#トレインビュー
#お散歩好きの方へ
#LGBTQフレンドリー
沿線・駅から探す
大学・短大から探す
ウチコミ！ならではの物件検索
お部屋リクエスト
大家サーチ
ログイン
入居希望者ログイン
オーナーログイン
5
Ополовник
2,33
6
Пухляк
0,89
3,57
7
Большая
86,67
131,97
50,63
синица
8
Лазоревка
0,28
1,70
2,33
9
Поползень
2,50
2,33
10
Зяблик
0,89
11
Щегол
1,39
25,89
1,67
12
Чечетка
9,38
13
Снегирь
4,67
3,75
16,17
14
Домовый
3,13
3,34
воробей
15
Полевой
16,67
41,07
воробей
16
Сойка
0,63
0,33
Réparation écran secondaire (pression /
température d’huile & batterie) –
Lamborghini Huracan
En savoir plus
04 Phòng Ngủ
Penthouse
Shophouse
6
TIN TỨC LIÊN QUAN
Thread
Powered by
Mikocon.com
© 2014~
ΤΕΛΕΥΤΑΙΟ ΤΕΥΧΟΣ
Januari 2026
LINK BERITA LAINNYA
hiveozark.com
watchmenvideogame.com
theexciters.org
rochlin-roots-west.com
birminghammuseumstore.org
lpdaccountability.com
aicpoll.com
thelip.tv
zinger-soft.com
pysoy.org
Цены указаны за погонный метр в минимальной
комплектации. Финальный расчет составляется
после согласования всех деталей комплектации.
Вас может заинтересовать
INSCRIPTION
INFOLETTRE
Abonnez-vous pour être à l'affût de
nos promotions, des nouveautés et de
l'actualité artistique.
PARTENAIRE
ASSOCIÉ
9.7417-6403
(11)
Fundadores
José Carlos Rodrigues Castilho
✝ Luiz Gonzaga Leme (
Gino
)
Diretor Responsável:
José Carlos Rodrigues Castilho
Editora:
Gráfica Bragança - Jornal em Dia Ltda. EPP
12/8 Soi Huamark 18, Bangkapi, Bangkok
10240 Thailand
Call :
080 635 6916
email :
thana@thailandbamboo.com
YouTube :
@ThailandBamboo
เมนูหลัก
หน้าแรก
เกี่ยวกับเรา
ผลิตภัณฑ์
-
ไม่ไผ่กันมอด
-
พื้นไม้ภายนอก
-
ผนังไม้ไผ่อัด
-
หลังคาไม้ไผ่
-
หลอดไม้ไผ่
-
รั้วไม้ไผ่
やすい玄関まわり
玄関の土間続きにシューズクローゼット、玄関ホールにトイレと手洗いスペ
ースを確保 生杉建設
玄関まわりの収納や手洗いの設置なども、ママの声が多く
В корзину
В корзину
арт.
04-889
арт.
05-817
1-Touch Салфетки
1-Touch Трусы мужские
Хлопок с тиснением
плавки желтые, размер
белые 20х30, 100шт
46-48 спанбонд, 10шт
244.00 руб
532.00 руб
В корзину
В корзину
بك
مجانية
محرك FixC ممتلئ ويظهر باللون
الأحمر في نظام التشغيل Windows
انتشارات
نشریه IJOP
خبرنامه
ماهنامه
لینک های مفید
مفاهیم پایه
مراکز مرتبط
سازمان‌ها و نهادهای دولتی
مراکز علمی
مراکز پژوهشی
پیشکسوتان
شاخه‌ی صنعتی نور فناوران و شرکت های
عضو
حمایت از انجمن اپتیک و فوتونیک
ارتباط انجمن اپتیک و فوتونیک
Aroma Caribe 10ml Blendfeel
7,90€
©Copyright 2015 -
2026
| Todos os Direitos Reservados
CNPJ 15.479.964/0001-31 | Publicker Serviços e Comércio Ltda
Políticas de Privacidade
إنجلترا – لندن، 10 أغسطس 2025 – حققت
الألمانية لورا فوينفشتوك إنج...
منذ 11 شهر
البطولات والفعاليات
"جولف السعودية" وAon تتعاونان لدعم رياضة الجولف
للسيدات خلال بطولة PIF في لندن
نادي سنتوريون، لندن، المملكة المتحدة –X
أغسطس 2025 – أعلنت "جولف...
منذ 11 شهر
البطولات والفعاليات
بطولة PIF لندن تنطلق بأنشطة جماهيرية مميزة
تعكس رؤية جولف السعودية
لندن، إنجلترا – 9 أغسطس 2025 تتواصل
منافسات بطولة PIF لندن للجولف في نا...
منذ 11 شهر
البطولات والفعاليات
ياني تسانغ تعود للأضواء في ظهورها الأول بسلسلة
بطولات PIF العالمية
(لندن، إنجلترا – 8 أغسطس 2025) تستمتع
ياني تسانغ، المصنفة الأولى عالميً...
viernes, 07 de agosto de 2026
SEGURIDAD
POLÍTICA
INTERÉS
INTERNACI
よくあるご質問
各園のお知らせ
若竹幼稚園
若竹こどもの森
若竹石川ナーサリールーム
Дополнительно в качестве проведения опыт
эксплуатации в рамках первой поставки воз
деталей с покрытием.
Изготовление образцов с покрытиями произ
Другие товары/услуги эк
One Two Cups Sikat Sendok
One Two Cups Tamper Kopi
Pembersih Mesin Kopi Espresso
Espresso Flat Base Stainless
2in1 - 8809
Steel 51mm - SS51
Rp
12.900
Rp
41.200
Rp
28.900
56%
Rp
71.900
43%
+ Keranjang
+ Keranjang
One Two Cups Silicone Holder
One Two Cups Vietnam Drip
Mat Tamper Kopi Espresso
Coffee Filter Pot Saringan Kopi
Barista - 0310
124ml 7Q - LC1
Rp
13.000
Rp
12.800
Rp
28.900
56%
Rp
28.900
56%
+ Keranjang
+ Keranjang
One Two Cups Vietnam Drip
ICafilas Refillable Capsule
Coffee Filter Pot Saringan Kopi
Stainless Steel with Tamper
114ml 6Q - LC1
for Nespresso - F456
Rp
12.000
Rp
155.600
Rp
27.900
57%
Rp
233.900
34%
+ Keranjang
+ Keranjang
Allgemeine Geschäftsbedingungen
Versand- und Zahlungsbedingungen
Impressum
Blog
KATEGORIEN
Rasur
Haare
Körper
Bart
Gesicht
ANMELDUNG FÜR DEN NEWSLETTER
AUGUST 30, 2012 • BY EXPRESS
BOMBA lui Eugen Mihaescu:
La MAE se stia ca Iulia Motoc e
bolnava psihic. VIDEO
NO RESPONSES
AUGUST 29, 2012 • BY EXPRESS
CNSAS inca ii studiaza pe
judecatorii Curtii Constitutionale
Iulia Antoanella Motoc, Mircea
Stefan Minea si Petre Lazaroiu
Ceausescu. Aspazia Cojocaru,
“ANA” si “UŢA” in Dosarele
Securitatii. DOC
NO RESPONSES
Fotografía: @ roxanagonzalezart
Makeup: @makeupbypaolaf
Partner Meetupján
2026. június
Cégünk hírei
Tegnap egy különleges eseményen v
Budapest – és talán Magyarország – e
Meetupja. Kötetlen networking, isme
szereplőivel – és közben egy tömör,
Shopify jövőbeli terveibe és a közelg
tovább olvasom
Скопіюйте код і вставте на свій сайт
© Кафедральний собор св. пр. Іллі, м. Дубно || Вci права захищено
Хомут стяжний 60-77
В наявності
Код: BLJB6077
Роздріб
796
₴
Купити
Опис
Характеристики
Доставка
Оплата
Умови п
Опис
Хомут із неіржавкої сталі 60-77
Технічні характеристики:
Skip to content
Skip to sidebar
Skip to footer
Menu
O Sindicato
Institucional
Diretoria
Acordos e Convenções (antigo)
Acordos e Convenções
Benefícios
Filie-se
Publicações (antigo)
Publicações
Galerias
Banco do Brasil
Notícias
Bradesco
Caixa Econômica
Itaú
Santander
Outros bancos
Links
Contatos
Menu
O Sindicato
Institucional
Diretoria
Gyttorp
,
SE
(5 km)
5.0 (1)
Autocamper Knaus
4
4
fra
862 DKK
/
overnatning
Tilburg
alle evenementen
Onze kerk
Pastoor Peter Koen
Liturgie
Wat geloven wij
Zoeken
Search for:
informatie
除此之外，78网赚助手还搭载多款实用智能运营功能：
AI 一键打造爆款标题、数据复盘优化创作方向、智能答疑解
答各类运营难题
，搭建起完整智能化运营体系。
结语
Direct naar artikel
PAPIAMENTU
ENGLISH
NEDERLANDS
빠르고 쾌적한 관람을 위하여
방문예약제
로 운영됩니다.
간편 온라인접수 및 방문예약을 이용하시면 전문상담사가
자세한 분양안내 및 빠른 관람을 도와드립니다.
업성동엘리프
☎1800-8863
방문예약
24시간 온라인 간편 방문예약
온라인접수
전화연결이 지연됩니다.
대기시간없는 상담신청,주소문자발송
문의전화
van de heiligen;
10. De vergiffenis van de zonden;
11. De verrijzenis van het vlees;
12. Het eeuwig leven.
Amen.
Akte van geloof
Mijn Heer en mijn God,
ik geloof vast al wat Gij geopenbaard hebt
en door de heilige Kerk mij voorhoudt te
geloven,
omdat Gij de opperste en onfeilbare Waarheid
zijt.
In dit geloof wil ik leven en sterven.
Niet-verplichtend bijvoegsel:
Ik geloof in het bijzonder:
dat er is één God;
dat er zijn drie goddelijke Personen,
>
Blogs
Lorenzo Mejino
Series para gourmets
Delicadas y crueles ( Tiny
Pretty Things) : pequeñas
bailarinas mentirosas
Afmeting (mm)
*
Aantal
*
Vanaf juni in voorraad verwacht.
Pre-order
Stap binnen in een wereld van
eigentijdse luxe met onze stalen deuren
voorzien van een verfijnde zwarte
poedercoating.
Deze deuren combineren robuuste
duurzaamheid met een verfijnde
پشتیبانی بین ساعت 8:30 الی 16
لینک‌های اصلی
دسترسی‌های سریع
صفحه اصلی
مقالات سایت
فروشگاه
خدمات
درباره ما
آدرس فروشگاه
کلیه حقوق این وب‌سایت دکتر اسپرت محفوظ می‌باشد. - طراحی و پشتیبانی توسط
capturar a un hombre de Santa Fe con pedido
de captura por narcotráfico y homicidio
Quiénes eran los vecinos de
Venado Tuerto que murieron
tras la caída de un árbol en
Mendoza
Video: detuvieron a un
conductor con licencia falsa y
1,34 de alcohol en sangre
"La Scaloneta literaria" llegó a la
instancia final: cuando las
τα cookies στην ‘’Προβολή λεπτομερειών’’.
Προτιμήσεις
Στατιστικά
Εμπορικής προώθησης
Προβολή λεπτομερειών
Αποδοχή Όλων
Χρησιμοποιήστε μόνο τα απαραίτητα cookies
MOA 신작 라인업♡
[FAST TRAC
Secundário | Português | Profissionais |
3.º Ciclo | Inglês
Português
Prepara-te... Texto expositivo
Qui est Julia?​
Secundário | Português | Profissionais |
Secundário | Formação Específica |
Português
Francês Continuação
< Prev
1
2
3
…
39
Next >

__About this exercise__
Work through the records above. Copy every line with the string "Steel".

__Response area__
Steel 51mm - SS51
Stainless Steel with Tamper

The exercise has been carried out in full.